Samsung launched the Galaxy Note 7 over a month ago and it received great response from consumers, with millions of units being sold within a short period of time. However, things started to go downhill for the South Korean company when reports regarding explosions of Galaxy Note 7 units while being charged started to emerge. This forced the company to launch an official investigation and through its findings, it was discovered that a faulty battery was to blame. An official recall of all affected units has since been put into effect, but some Galaxy Note 7 owners who still have affected units, have not given up their faulty device for a new unit.
As Samsung wants to avoid any further incidents, the company is now working with carriers in the US on a software update which will allow users to tell if their Galaxy Note 7 device is safe for use. The update will show a green battery indicator on the new units, while the battery indicator will remain white on all affected units. In order to get all affected users to return their units to Samsung, a warning which urges users to power down and stop using their device will pop up on the device. This warning will be shown whenever the device is turned on or put to charge. Before Samsung issued the worldwide recall, more than 2.5 million Galaxy Note 7 devices were sold worldwide, with one million units having been sold in the US itself. Unfortunately, it has been reported that less than 15% of those one million units have been exchanged or returned by users.

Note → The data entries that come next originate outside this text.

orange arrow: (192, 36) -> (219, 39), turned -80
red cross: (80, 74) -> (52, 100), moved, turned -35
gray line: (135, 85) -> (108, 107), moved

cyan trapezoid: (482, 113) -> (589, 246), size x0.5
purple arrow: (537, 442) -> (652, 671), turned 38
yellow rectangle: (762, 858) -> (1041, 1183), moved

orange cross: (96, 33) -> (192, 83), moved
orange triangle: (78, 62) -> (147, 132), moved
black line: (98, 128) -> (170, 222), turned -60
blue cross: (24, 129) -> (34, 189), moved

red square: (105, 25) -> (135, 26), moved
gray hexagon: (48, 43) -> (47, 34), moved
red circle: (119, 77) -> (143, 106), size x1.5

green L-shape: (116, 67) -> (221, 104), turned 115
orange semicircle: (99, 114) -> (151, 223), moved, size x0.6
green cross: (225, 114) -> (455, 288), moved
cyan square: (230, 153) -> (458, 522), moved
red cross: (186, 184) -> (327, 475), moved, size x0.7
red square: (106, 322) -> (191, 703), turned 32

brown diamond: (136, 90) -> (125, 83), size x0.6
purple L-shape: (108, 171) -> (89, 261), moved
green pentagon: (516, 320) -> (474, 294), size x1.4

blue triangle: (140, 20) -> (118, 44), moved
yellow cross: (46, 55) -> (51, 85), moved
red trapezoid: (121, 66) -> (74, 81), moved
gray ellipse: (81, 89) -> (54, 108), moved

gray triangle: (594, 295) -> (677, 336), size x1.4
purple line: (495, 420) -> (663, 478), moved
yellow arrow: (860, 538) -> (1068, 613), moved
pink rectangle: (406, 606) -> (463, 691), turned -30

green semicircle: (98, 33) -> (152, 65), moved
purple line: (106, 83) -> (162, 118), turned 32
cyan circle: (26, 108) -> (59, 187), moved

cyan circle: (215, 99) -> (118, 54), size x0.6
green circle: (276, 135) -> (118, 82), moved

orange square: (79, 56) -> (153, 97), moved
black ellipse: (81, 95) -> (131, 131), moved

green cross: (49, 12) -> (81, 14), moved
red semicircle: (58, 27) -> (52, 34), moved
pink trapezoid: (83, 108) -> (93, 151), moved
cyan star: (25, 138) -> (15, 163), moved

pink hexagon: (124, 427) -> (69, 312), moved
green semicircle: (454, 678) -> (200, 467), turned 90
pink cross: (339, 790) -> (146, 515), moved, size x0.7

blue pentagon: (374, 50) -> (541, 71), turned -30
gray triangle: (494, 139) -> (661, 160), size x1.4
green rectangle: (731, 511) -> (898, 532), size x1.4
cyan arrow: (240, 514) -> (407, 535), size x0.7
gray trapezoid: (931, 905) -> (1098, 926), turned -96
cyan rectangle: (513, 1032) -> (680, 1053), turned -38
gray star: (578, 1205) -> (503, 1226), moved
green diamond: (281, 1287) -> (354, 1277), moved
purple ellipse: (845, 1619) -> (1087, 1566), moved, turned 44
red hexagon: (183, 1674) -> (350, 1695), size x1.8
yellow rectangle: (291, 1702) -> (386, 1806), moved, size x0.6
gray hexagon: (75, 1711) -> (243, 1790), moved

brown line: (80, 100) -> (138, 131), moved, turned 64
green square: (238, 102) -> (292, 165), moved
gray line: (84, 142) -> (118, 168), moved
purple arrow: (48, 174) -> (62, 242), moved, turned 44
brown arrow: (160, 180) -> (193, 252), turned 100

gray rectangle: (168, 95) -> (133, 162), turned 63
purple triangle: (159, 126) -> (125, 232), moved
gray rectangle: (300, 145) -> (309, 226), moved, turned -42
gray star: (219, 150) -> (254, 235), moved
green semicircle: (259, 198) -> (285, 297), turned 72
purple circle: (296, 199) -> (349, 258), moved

If you own an affected Galaxy Note 7, do return your device to your point of purchase, be it Samsung, a retailer, or a carrier, and get an exchange as soon as possible, to avoid any incidents which may cause bodily injuries or damage to property. As for those currently returning their devices for an exchange, Samsung plans to move 500,000 unaffected units to retailers and carriers by this Wednesday. The Galaxy Note 7 exchange program has also been kicked off in other parts of the world, including Samsung's home country of South Korea, where the program is slated to end on September 26th.